Since it was founded in 1965 by Mr. Greenberg’s father, Gerald, ECD has developed storage facilities in Denver, apartments in Florida and a shopping center in Lincolnshire. But the company nowadays is focusing more on hotels, a hot sector for investors and developers amid a strong market for business and leisure travel.
Mr. Greenberg aims to appeal to both segments with the Wit, with its proximity to the central business district and Millennium Park. The hotel will be just down the street from Block 37, the large retail, office and residential project under construction across from Macy’s State Street store.
“It’s the bull’s-eye location for hotels,” says Mr. Greenberg, ECD’s co-owner and president.
An $82-million loan for the project from Capmark Finance Inc. closed last week, and work has begun at the site, which was cleared last year.

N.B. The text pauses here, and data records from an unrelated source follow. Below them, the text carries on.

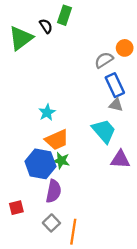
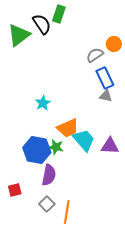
black semicircle: (46, 26) -> (42, 24), size x1.5
cyan trapezoid: (104, 131) -> (84, 140), moved
orange trapezoid: (57, 140) -> (68, 128), moved

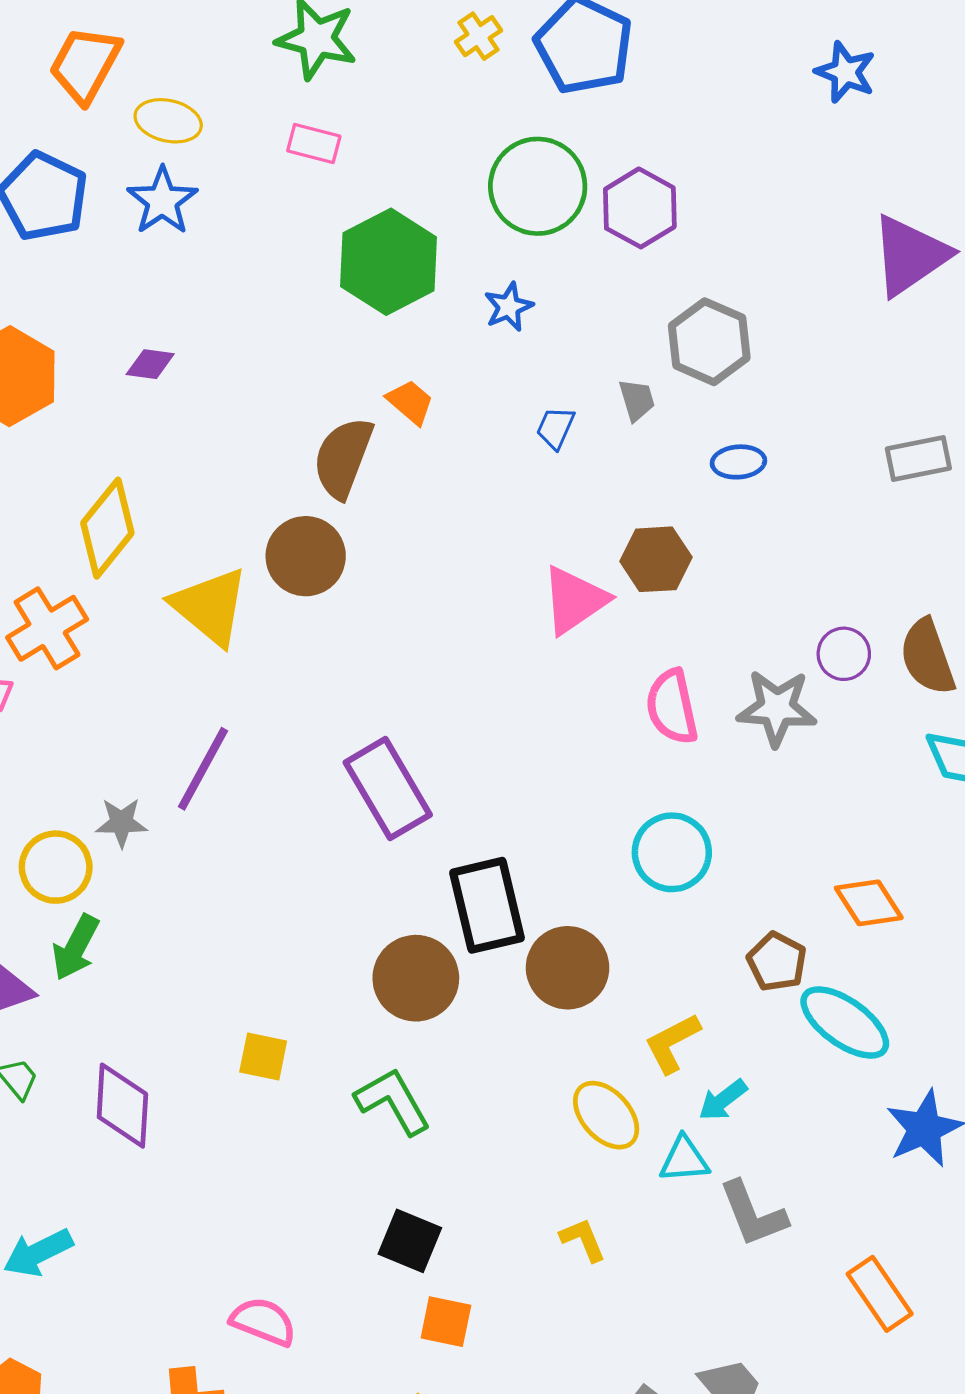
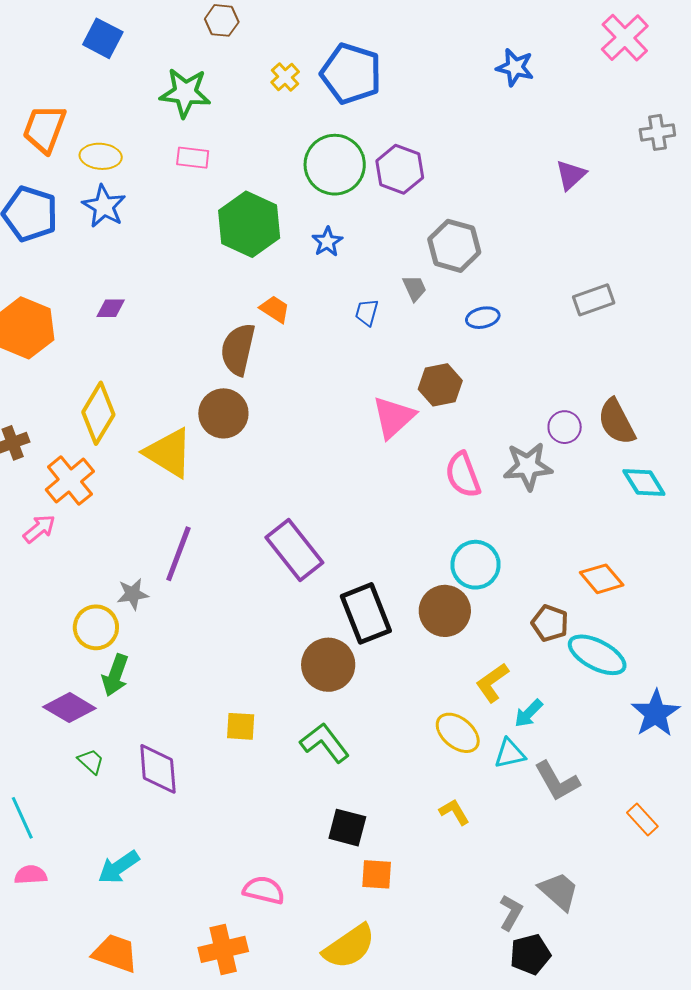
purple triangle: (910, 255) -> (571, 175), size x0.6
brown circle: (568, 968) -> (445, 611), moved
orange rectangle: (880, 1294) -> (642, 820), size x0.7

The Wit, which is scheduled to open in 2009, will compete with hotels like the Westin River North, the Sofitel Chicago Water Tower and the Conrad Chicago. Designed by Chicago-based architect Jackie Koo, the 26-story building will be part of the Doubletree chain and include two restaurants, a rooftop lounge and a stadium-style theater for business meetings.
ECD gets credit for placing a bigger emphasis on design than other developers do, even for less-expensive hotels, says Roger Hill, CEO of the Gettys Group Inc., a Chicago-based hotel design and consulting firm. One example: a 185-room Fairfield Inn & Suites at 216 E. Ontario St. that the company finished six years ago.

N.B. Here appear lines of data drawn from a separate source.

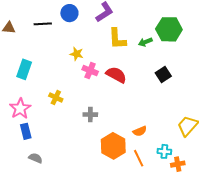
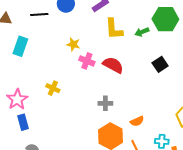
cyan rectangle: (24, 69) -> (20, 46), moved
gray cross: (90, 115) -> (105, 103), moved

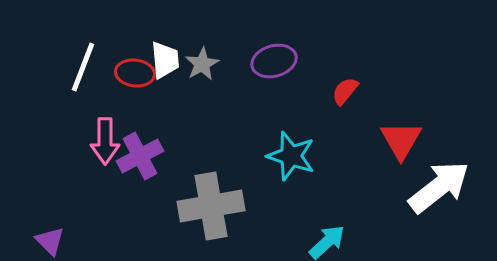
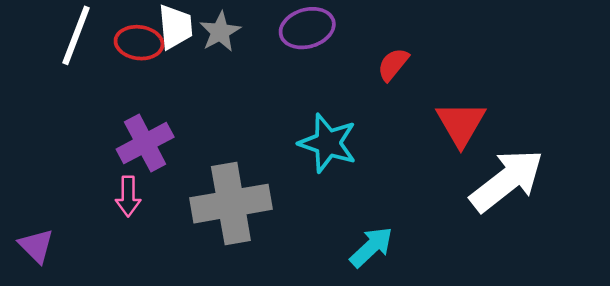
pink arrow: (105, 141) -> (128, 196), moved, size x0.7

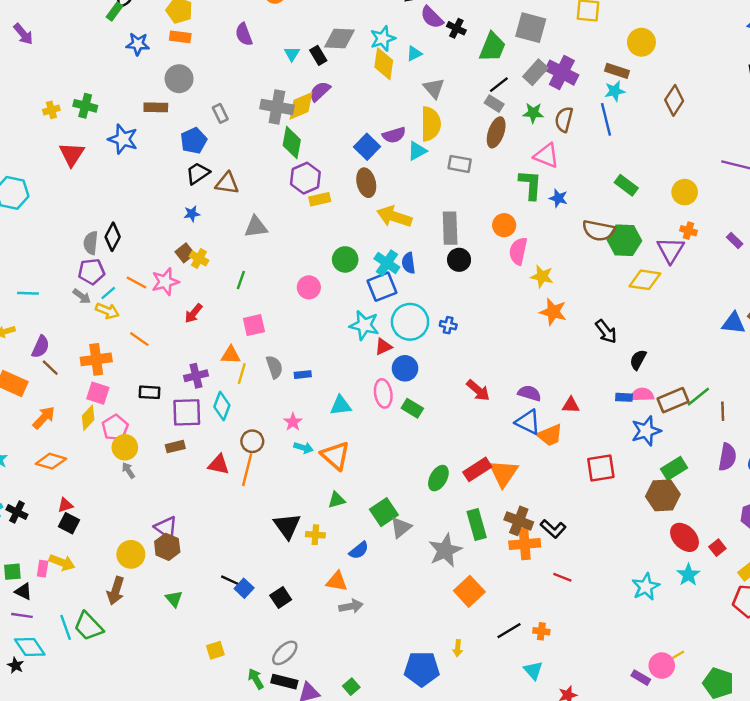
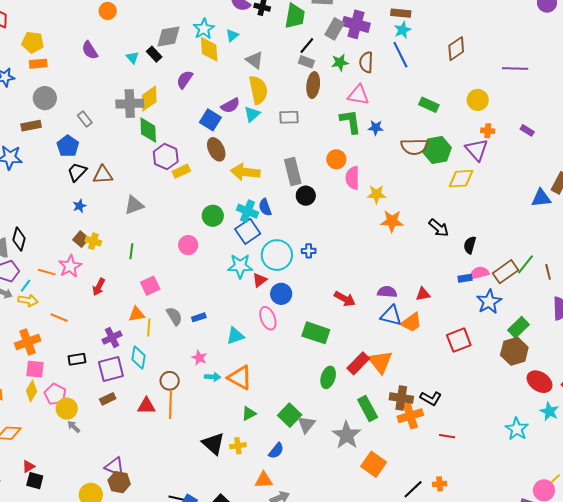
purple semicircle: (320, 91) -> (185, 80), moved
brown diamond: (674, 100) -> (456, 49), moved, turned 35
green rectangle: (412, 408) -> (316, 333), moved, size x1.5

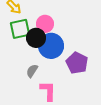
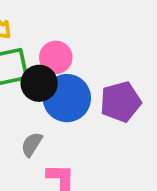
purple pentagon: (77, 63) -> (121, 102), moved, turned 30

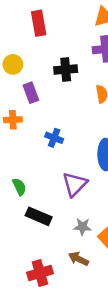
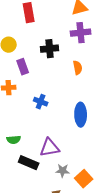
purple triangle: (75, 184) -> (50, 148), moved, turned 35
green semicircle: (19, 187) -> (14, 140), turned 112

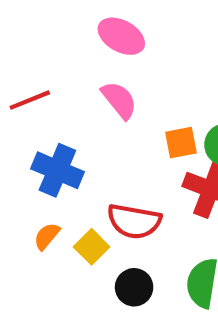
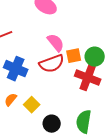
pink semicircle: (119, 100) -> (56, 43), moved
red semicircle: (134, 221) -> (52, 64), moved, turned -30

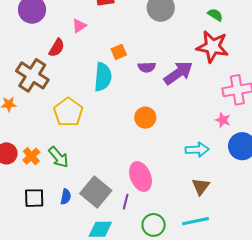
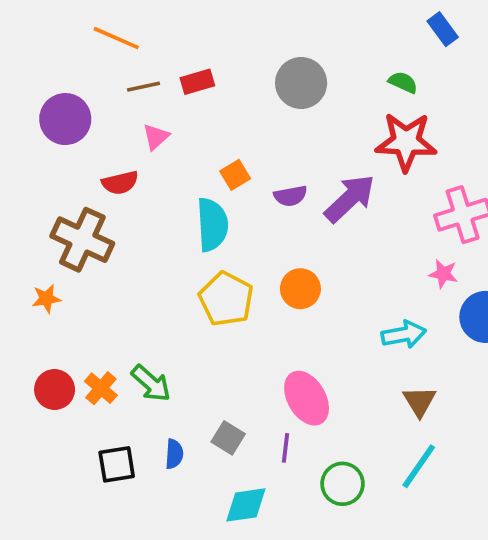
red semicircle: (57, 48) -> (120, 183), turned 54
yellow pentagon: (68, 112) -> (226, 299), moved
gray square: (96, 192) -> (228, 438), size x0.6
cyan line: (196, 221) -> (419, 466), turned -36

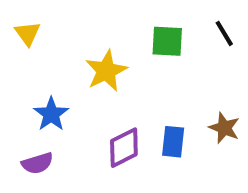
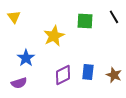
brown star: (224, 128) -> (114, 75), moved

Mr. Greenberg “really did a good job of packing a lot of good design in a small space and it’s paid off in spades for him,” says Mr. Hill, whose firm has no business ties to ECD. “Regrettably, a lot of developers just focus on trying to do a project as inexpensively as possible and not understanding that if they’d just spend 5% more up front, they might get 10% more in value when it comes time to exit.”

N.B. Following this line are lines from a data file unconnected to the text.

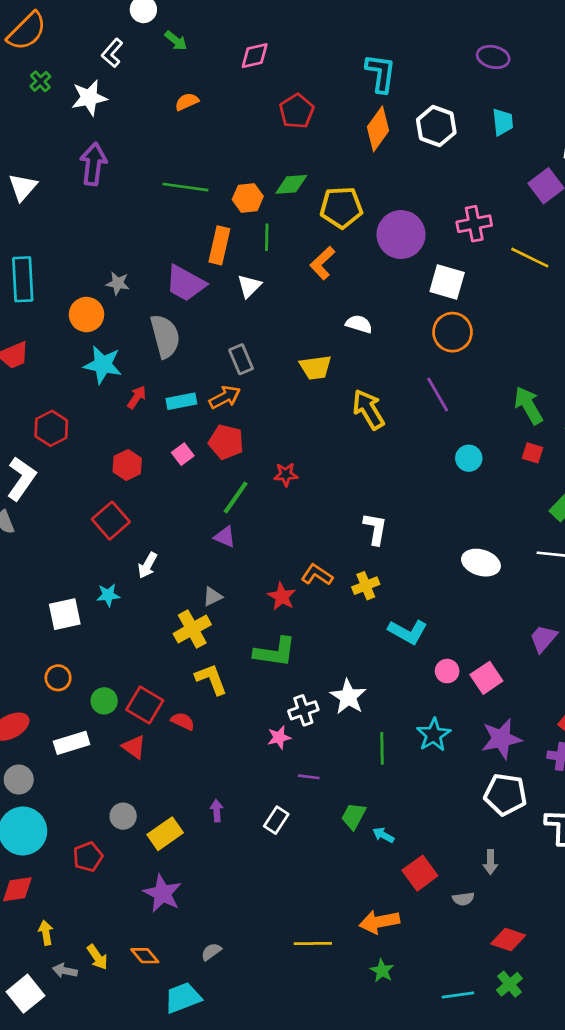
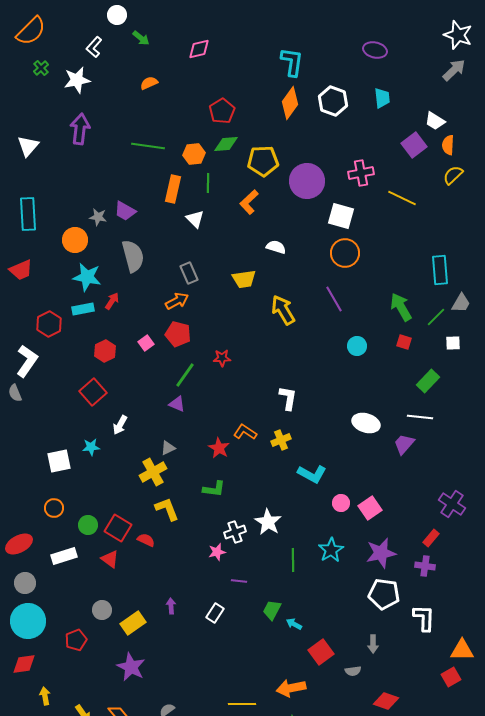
red pentagon: (297, 111) -> (222, 111), moved
purple trapezoid: (185, 283) -> (125, 211), moved, size x0.7
white triangle: (249, 286) -> (195, 219), turned -30
cyan rectangle: (181, 401) -> (83, 309), moved
purple trapezoid: (543, 639) -> (404, 444), moved
green L-shape: (275, 652) -> (214, 489), size x0.7

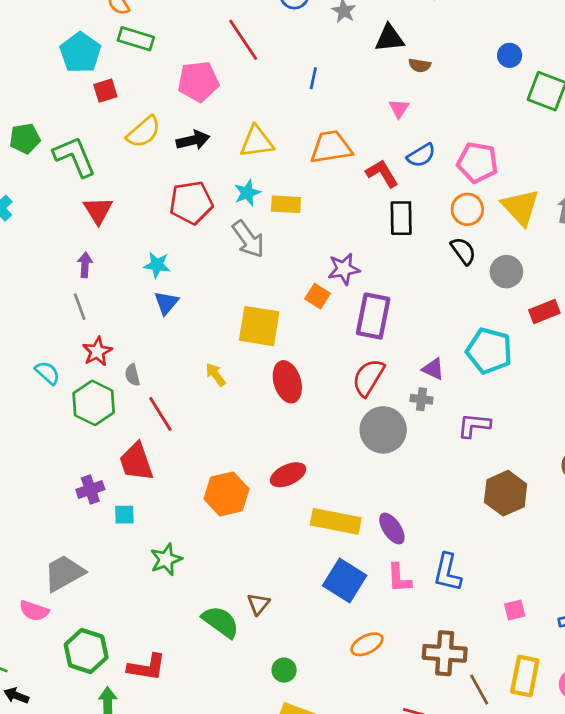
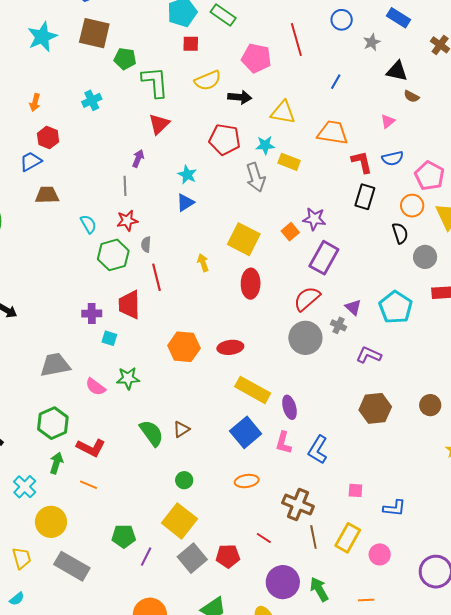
pink semicircle: (34, 611) -> (95, 387), moved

Growing up in Denver as the son of a developer, Mr. Greenberg seemed destined for a career in real estate. He got his real estate sales license at age 16 and his broker’s license at 18. In addition to homes, he sold a few industrial buildings while in college, helping pay his way through Claremont Men’s College, now Claremont McKenna College, in California.
Yet Mr. Greenberg’s first job after graduation was in politics, answering constituent mail and phone calls in Colorado Sen. William Armstrong’s Washington, D.C., office. Realizing he had “very little ability to make a meaningful impression on the world,” he quit after nine months to get his MBA at Columbia University in New York.
He returned to real estate after his graduation, taking a job in acquisitions with Skokie-based Balcor/American Express Co. He joined ECD two years later.
Mr. Greenberg still talks every day with his 77-year-old father, who lives in Denver and remains the firm’s CEO.
With three Chicago-area hotels in the works, the company is betting that the local hotel market, currently having its best year since 1990, will stay strong for the foreseeable future. But a slew of other developers also have projects in the works: Elmhurst-based hotel consultant Theodore Mandigo estimates that in downtown alone about 7,700 new hotel rooms are under construction or on the drawing board.
Though Mr. Mandigo predicts that only about half of those rooms will ultimately get built, Mr. Greenberg acknowledges the possibility of a future glut.
Developing hotels has “suddenly become fashionable,” he says. “Supply is an issue in Chicago, and we hope that supply and demand stay in balance.”